The fade dynamic color is provided via the fade(...)
free function in the
termox/painter/dynamic_colors.hpp
header. The resulting Dynamic_color
will
fade between two given color values.
template <typename Shape>
auto fade(True_color a,
True_color b,
unsigned resolution = 400,
Dynamic_color::Period_t interval = std::chrono::milliseconds{40}) -> Dynamic_color;
The Shape
template parameter is the modulator that defines how the two numbers
will be interpolated between, there are many pre-built Shapes, such as Sine
,
Sawtooth_up
, etc... as well as Shape modifiers like Invert
, and Convex
that take a Shape type as template parameter and distort the output in some way.
The Shape parameter will provide an operator()
that outputs a ratio[0, 1] of
where between the two colors a
and b
the fade is currently at.
resolution
is the number of steps the Shape
will increment through before
repeating itself, a new step is calculated every interval
.
Triangle
Sine
Sawtooth_up
Sawtooth_down
Square
Random
Invert
Concave
Convex
To create a new Shape type, you'll need to create a type with a public auto operator() -> double
overload that will be interpreted as the ratio between the
two colors that are being faded between. This ratio is applied to the difference
of each of the Hue, Saturation, and Lightness between the two colors. The call
operator will be called on each step of the animation.
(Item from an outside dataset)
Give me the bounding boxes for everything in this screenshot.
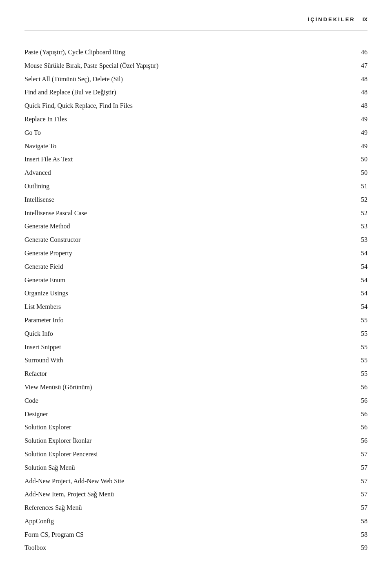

It will also need a constructor that takes an unsigned
resolution parameter.
There is a helper base class called Modulation_base
that can be inherited
from. This provides a Modulation_base::get_next_ratio() -> double
helper
method that returns the ratio of the current step count and the resolution. Each
call to this method will increment the current step, wrapping to zero at the
provided resolution. This ratio is helpful if the Shape is cyclical and your
Shape depends on some mathematical function that depends on this ratio.